If you’ve read my earlier post on where open-source LLMs actually stand in 2026, you’ll notice these changes are all upstream of the model choice itself. That’s on purpose. I think most teams obsess over which model to pick and then under-invest in the evaluation harness around it, which is backwards. A better eval harness on a mid-tier model beats a worse eval harness on a frontier model almost every time.
The uncomfortable takeaway
Here is the thing I keep circling back to. The reason my RAG bug was invisible for weeks was not that the model was getting worse. It was that my eval suite was never built to see the failure mode in the first place. I was measuring the answer and pretending I was measuring the reasoning, and the two are not the same thing.

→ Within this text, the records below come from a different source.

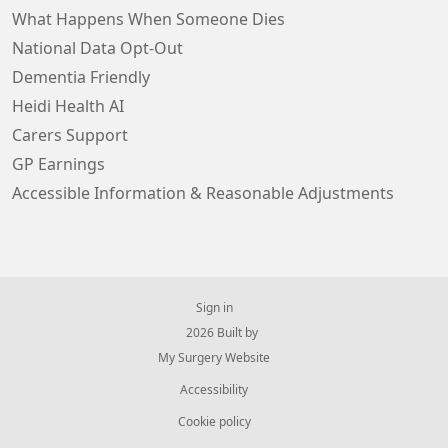
What Happens When Someone Dies
National Data Opt-Out
Dementia Friendly
Heidi Health AI
Carers Support
GP Earnings
Accessible Information & Reasonable Adjustments
Sign in
© 2026 Built by
My Surgery Website
Accessibility
Cookie policy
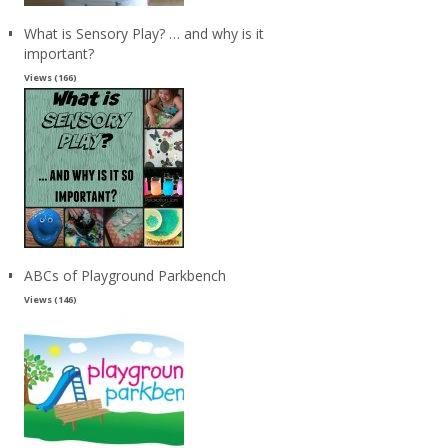
What is Sensory Play? … and why is it
important?
Views (166)
ABCs of Playground Parkbench
Views (146)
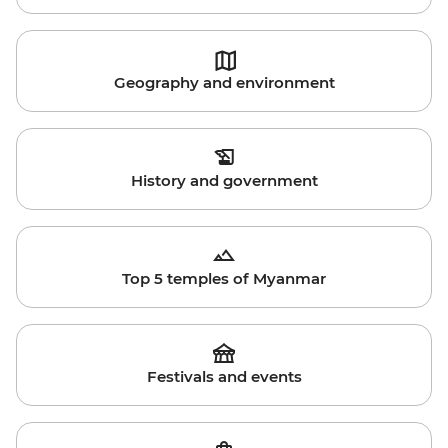
Geography and environment
History and government
Top 5 temples of Myanmar
Festivals and events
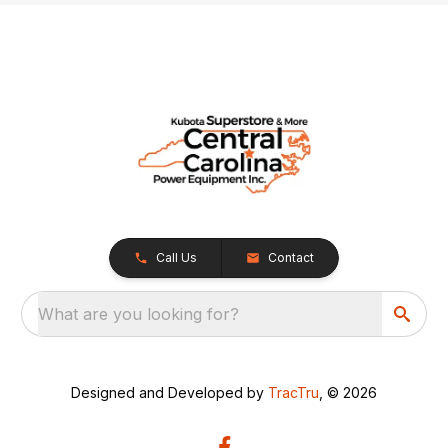
Call Us
Contact
What are you looking for?
Designed and Developed by
TracTru
, © 2026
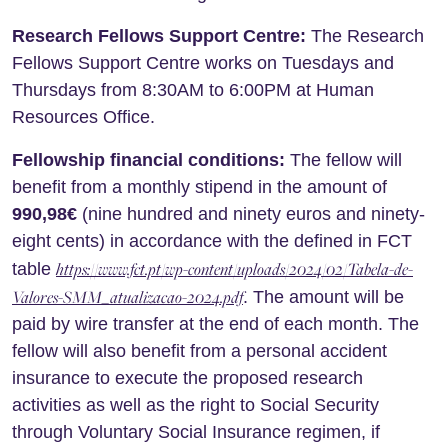
Research Fellows Support Centre:
The Research
Fellows Support Centre works on Tuesdays and
Thursdays from 8:30AM to 6:00PM at Human
Resources Office.
Fellowship financial conditions:
The fellow will
benefit from a monthly stipend in the amount of
990,98€
(nine hundred and ninety euros and ninety-
eight cents) in accordance with the defined in FCT
https://www.fct.pt/wp-content/uploads/2024/02/Tabela-de-
table
Valores-SMM_atualizacao-2024.pdf
. The amount will be
paid by wire transfer at the end of each month. The
fellow will also benefit from a personal accident
insurance to execute the proposed research
activities as well as the right to Social Security
through Voluntary Social Insurance regimen, if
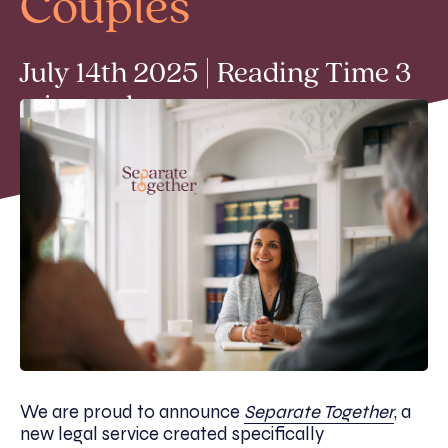
Couples
July 14th 2025 | Reading Time 3
min read
We are proud to announce
Separate Together
, a
new legal service created specifically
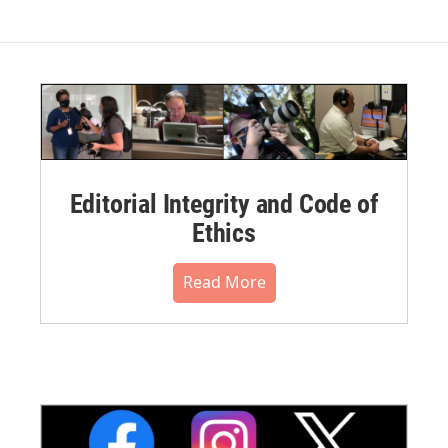
Editorial Integrity and Code of
Ethics
Read More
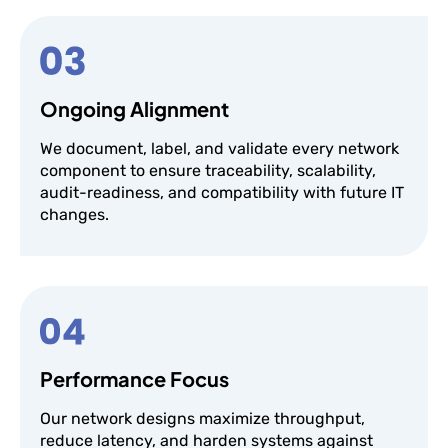
Ongoing Alignment
We document, label, and validate every network
component to ensure traceability, scalability,
audit-readiness, and compatibility with future IT
changes.
Performance Focus
Our network designs maximize throughput,
reduce latency, and harden systems against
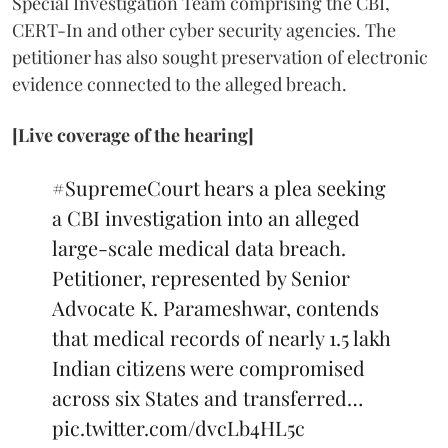
Special Investigation Team comprising the CBI,
CERT-In and other cyber security agencies. The
petitioner has also sought preservation of electronic
evidence connected to the alleged breach.
[Live coverage of the hearing]
#SupremeCourt
hears a plea seeking
a CBI investigation into an alleged
large-scale medical data breach.
Petitioner, represented by Senior
Advocate K. Parameshwar, contends
that medical records of nearly 1.5 lakh
Indian citizens were compromised
across six States and transferred…
pic.twitter.com/dvcLb4HL5c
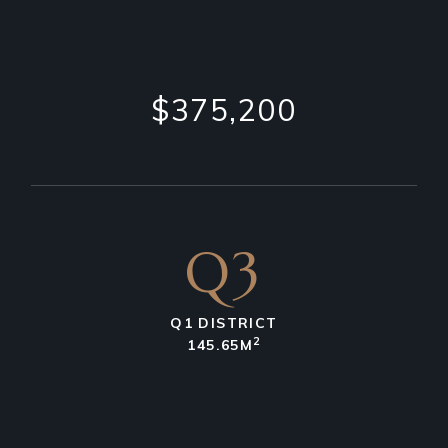
$375,200
Q3
Q1 DISTRICT
2
145.65M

If you take one idea from this post, let it be this: audit your eval harness before you audit your model. Read one of your chains end-to-end, step by step, and ask yourself whether your current scoring system would have caught a silently skipped step. If the answer is no, that’s the first thing to fix. It is less fun than switching models and it is more important.
If you want to chat about any of this, or you’ve hit a similar bug and want to compare notes, I’m around. I keep a few ongoing projects listed on my portfolio at abrarqasim.com and I read my inbox. I’d rather hear about a counterexample than another “your chain is at 95 percent” claim that doesn’t survive step-level scoring.
Short version for the impatient: score steps, not answers; watch hedge-to-verify ratios; and be honest about the gap between the two.